**WORK TO BE COMPLETED:** Starting at the line with "De billigste biler i Hjørring - Priser helt" and going on through the line with "ned til 34.000 kr!", reproduce each line in the records below exactly and nothing more.

**Dataset entries:**
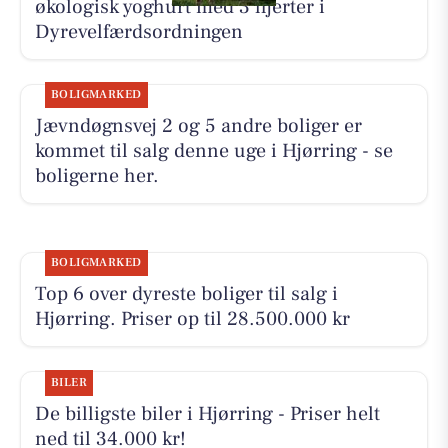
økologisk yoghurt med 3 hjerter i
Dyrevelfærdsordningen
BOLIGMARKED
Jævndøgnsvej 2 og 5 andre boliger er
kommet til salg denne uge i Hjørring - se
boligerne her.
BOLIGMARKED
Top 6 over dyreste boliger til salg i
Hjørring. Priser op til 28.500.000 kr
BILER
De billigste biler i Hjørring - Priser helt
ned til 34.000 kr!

* * *

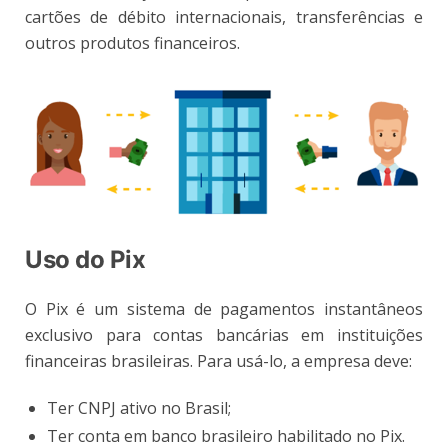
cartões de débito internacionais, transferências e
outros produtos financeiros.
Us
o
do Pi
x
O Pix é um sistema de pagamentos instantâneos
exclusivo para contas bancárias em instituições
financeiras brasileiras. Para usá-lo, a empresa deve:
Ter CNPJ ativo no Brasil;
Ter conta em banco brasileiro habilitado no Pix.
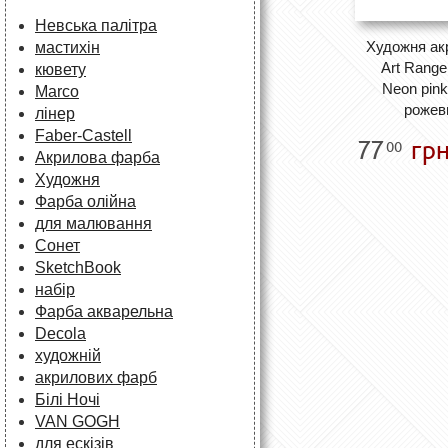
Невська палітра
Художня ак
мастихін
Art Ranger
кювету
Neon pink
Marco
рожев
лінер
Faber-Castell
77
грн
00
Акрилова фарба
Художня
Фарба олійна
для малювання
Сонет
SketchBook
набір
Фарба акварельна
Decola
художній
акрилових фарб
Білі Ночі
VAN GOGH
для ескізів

**TASK ANSWER:**
De billigste biler i Hjørring - Priser helt
ned til 34.000 kr!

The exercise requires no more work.